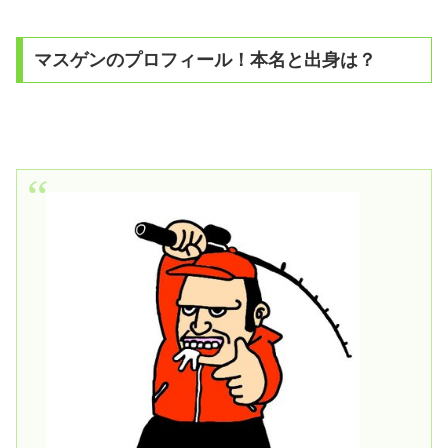
マスゲンのプロフィール！本名と出身は？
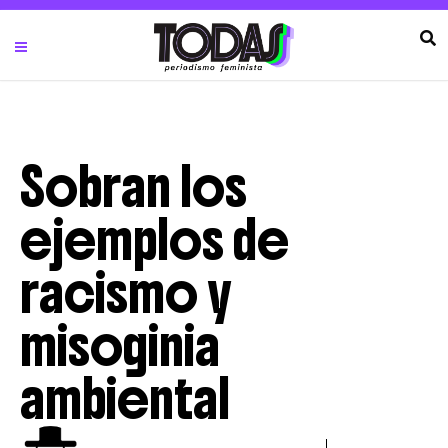
Sobran los
ejemplos de
racismo y
misoginia
ambiental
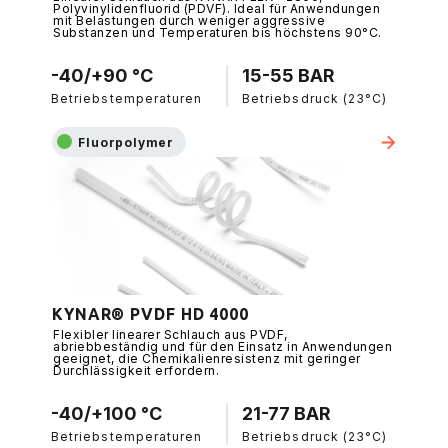
Polyvinylidenfluorid (PDVF). Ideal für Anwendungen
mit Belastungen durch weniger aggressive
Substanzen und Temperaturen bis höchstens 90°C.
-40/+90 °C
15-55 BAR
Betriebstemperaturen
Betriebsdruck (23°C)
Fluorpolymer
KYNAR® PVDF HD 4000
Flexibler linearer Schlauch aus PVDF,
abriebbeständig und für den Einsatz in Anwendungen
geeignet, die Chemikalienresistenz mit geringer
Durchlässigkeit erfordern.
-40/+100 °C
21-77 BAR
Betriebstemperaturen
Betriebsdruck (23°C)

◆ ◆ ◆ ◆

* YOUR OBJECTIVE *
Tell how many lines of the records above contain "PVDF", replying with the number only.

* THE ANSWER *
2